Every generation has its angry young men, rebelling against the cultural conformity of the era. From James Dean in Rebel Without a Cause and Marlon Brando in The Wild One pushing back against the stifling conservatism of the Eisenhower age, to the various turn-of-the-century studies of disaffected adults stilted by middle-class life, these are snapshots of specific moments taken whilst they’re still unfolding – contemporaneous works that were already looking ahead to their future statuses as period pieces. Encapsulating a generational mood is near-impossible to perfect within the moment, and even with the advantage of a slight distance from the real-world events invoked within the narrative, Locust is lacking the insights needed to become the state-of-the-nation address it aspires to.
Set in 2019, against the backdrop of pro-democracy protests in Hong Kong, director KEFF’s film focuses on Taiwanese twenty-something Zhong-han (Wei-chen Liu), a mute young man who leads two very different lives. By day, he earns a living working at a family-run restaurant, whose two owners have developed such a close bond with him, the discovery that he’s neither a biological nor adopted son is ever so slightly jarring. He’s a sensitive soul, which makes his nighttime side hustle as a “debt collector” in a criminal organisation all the more ill-fitting. He’s tasked with helping carry out various brutal, elaborate schemes to get fast payouts from local business owners, eventually expanding their net to include rich kids and influencers through a broad misunderstanding of Robin Hood’s legacy.

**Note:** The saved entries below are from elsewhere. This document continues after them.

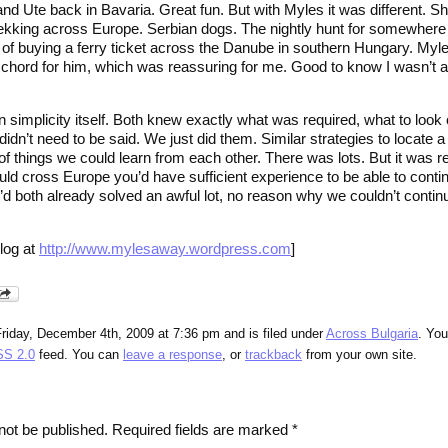
and Ute back in Bavaria. Great fun. But with Myles it was different. 
rekking across Europe. Serbian dogs. The nightly hunt for somewhere
un of buying a ferry ticket across the Danube in southern Hungary. My
a chord for him, which was reassuring for me. Good to know I wasn’t 
 simplicity itself. Both knew exactly what was required, what to look o
 didn’t need to be said. We just did them. Similar strategies to locate a
 of things we could learn from each other. There was lots. But it was re
uld cross Europe you’d have sufficient experience to be able to contin
’d both already solved an awful lot, no reason why we couldn’t contin
log at
http://www.mylesaway.wordpress.com
]
riday, December 4th, 2009 at 7:36 pm and is filed under
Across Bulgaria
. Yo
S 2.0
feed. You can
leave a response
, or
trackback
from your own site.
not be published.
Required fields are marked
*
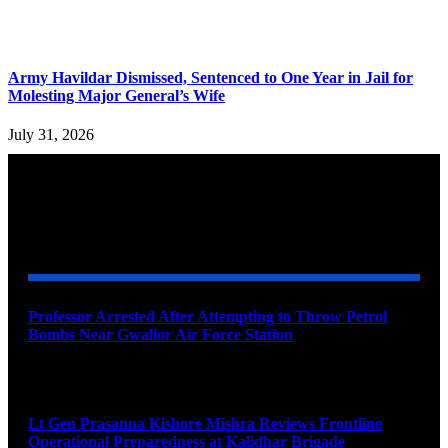
Army Havildar Dismissed, Sentenced to One Year in Jail for
Molesting Major General’s Wife
July 31, 2026
YOU MAY ALSO LIKE
Professor Arrested After Attempting to Throw Petrol
Bombs Near Gwalior Air Force Station
August 6, 2026
Lt Gen Prasanna Kishore Mishra Reviews Frontline
Operational Preparedness at Kalidhar Brigade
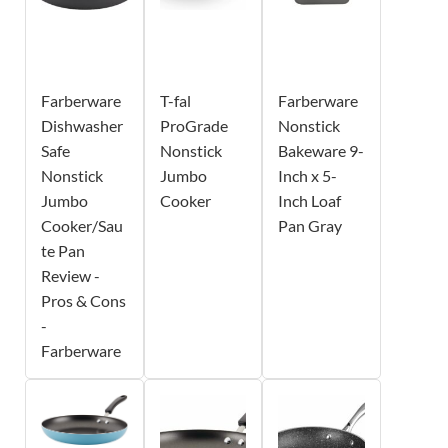
Farberware
T-fal
Farberware
Dishwasher
ProGrade
Nonstick
Safe
Nonstick
Bakeware 9-
Nonstick
Jumbo
Inch x 5-
Jumbo
Cooker
Inch Loaf
Cooker/Sau
Pan Gray
te Pan
Review -
Pros & Cons
-
Farberware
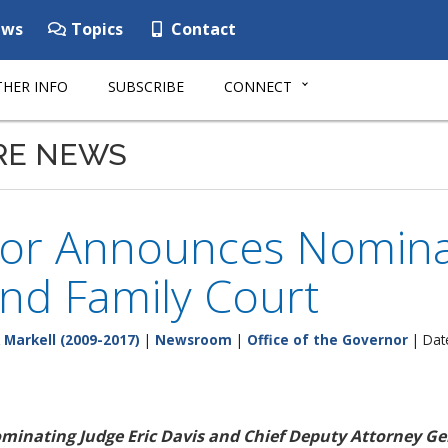
ws
Topics
Contact
HER INFO
SUBSCRIBE
CONNECT
RE NEWS
or Announces Nominat
nd Family Court
 Markell (2009-2017)
|
Newsroom
|
Office of the Governor
| Dat
minating Judge Eric Davis and Chief Deputy Attorney Gen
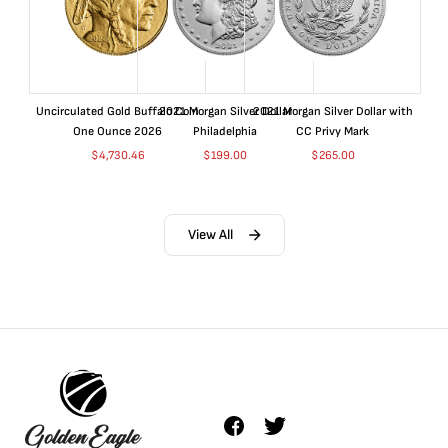
Uncirculated Gold Buffalo Coin
2021 Morgan Silver Dollar
2021 Morgan Silver Dollar with
One Ounce 2026
Philadelphia
CC Privy Mark
$
4,730.46
$
199.00
$
265.00
View All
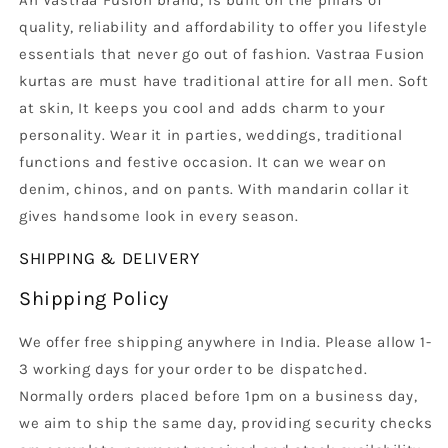
An Vastraa Fusion brand, is built on the pillars of
quality, reliability and affordability to offer you lifestyle
essentials that never go out of fashion. Vastraa Fusion
kurtas are must have traditional attire for all men. Soft
at skin, It keeps you cool and adds charm to your
personality. Wear it in parties, weddings, traditional
functions and festive occasion. It can we wear on
denim, chinos, and on pants. With mandarin collar it
gives handsome look in every season.
SHIPPING & DELIVERY
Shipping Policy
We offer free shipping anywhere in India. Please allow 1-
3 working days for your order to be dispatched.
Normally orders placed before 1pm on a business day,
we aim to ship the same day, providing security checks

You won’t win any prizes for guessing that Zhong-han’s two worlds eventually overlap, and that this run-of-the-mill tale of criminal and political corruption is intended first and foremost as a metaphor for a country’s fears of creeping authoritarianism in its own backyard. Despite the cultural specificity, there is little here that isn’t retreading familiar ground from decades of better crime epics; that this story is designed as a unique allegory doesn’t make up for the fact that it’s relatively simple at face value, told in a way you’ve seen countless times before. There are some intermittently entertaining moments as we see the schemes carried out – Devin Pan’s performance as gang leader Kobe gives the movie its bursts of charisma, a character who leans into the theatricality of each scheme as if he’s performing for an audience, and not just the pour souls he’s swindling out of money.
I’m less sold on Liu’s lead performance, which others have commended for his ability to convey emotion through expression alone. For the most part, I found his performance every bit as passive as the character he’s portraying, a blank slate for the audience to project their own emotions onto, who is only ever as good as his scene partner in any given moment. Take his relationship with grocery store worker I-Ju (Rimong Ihwar), a romance which blossoms largely because he is, by his very nature, a good listener, effectively operating as an unpaid therapist who politely listens whilst showing few visible signs of actually hearing her. This is no fault of Ihwar’s performance, which adds personality to a character the film itself acknowledges is an archetype of a young woman who wants to run away and start a new life, at one point waxing lyrical about how much of herself she sees in the protagonist of hit anime Your Name. There are just very few moments in which the chemistry between the two is palpable, needing a minor obstacle – such as a group of young hoodlums harassing her on shift – in order for their flirtatious dynamic to properly come across.
The actor stretches credulity further as a conflicted gang member, a narrative strand even further defined by his passivity, approaching each scene as an emotional blank slate until the inevitable moment he belatedly decides to make a stand. If intended as a generational snapshot in the manner I read it, then it never feels more calculated than it does here, as a character lacking in distinctive characteristics finally attempts to step up and confront the systemic forces oppressing him. Ignore the specific cultural milieu in the background; this is a broadly written tale of generational angst written in a way that young viewers can easily insert themselves into, attempting to be meaningful to all viewers and far likely to prove meaningless to most.